Role of the Pharmacist

Pharmacists serve as the medication experts on a healthcare team. In situations as challenging as managing acute, severe pain in the face of MAT, it is vital that the provider and other members of the healthcare team be fully involved in the plan and aware of the expected outcomes. Pharmacists can communicate and educate on Suboxone components, opioid overdose, and reversal agents that could be prioritized in the care plan. When proposing the incorporation of Suboxone into a pain regimen, concern may lie with the naloxone component blunting opioid effects.

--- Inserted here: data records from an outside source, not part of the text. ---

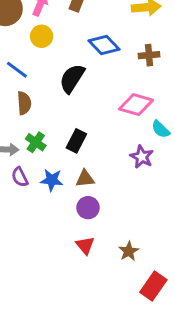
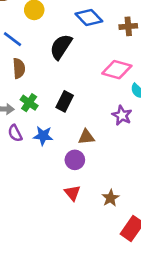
brown triangle: (85, 179) -> (86, 137), moved

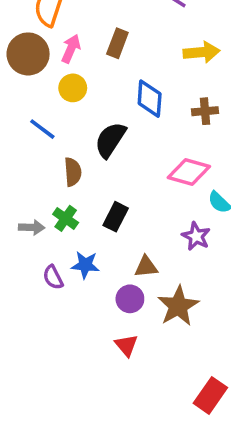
blue diamond: (89, 18) -> (150, 99), turned 48
brown semicircle: (19, 68) -> (73, 172), moved
purple semicircle: (15, 133) -> (53, 277), moved
brown star: (110, 198) -> (178, 306), moved, size x1.6

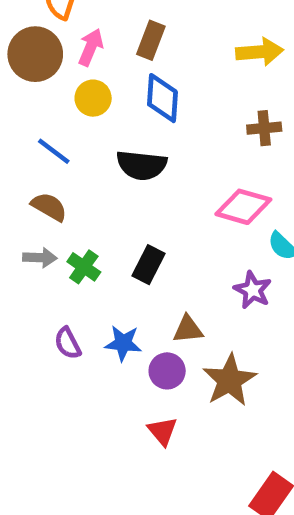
blue diamond: (150, 99) -> (162, 98), moved
black semicircle: (110, 140) -> (142, 165), turned -117
brown semicircle: (73, 172) -> (49, 207), moved, turned -56
gray arrow: (32, 227) -> (40, 258), moved
blue star: (85, 265) -> (123, 343), moved

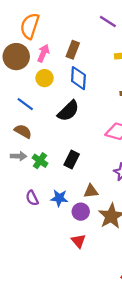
black semicircle: (142, 165) -> (68, 111), turned -50

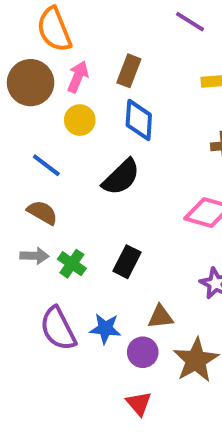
orange semicircle: (30, 26) -> (54, 30), turned -40
purple semicircle: (32, 198) -> (58, 329), size x1.6

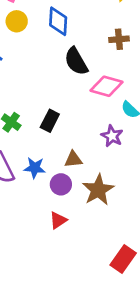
black semicircle: (121, 177) -> (76, 61), moved, turned 104
red triangle: (139, 403) -> (58, 220), turned 36

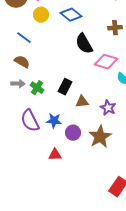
blue diamond: (58, 21) -> (71, 15), turned -55
purple star: (112, 136) -> (108, 108), moved
brown triangle: (73, 159) -> (82, 102), moved
red triangle: (58, 220) -> (55, 155), moved, turned 32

It should be discussed that there is not a significant amount of naloxone absorbed via the oral and transmucosal route; rather, it is utilized in this formulation to reduce the risk of diversion with IV use.23 In circumstances when buprenorphine is continued, verification of current regimen by the dispensing pharmacy should be done to guarantee continuation of proper dosing. Pharmacists can also have an impact by recognizing when formulated care plans place patients at increased risk for overdose. Education and recognition of the potential overdose risk associated with opioid analgesics are critical (see TABLE 2).31

Pharmacists should stress the importance of frequent monitoring and ensure that patients have an active naloxone order while inpatient as well as outpatient if appropriate. The CDC reports that “only one naloxone prescription is dispensed for every 70 high-dose opioid prescriptions.”32 Pharmacist-led counseling on why the product is important and its proper use should be provided to patients and close acquaintances. Due to known risks for opioid-induced constipation, pharmacists may also recommend monitoring bowel movements. When necessary, osmotic and stimulant laxatives could be prescribed for as-needed use and monitored to determine whether escalation of treatment is warranted. Upon resolution of the pain, proper measurements for tapering opioid analgesics should be implemented to prevent adverse withdrawals. Finally, addressing the stigma of opioid dependence is important when optimizing care. Public perception is that individuals addicted to prescription opioids lack self-discipline and are themselves to blame for the problem. When discussing treatment plans, it is important to avoid language that casts addiction in a negative light. Terminology such as “druggy,” “drug abuser,” “addict,” and “junkie” can create distrust and hinder care. Using “person-first” language that focuses on the individual rather than his/her condition is essential for stigma reduction. More appropriate terminology conveys that the individual is “a person with a substance use disorder.”33 Collectively, this approach fosters mutual trust between a patient and the healthcare team, resulting in higher satisfaction with pain control and care overall.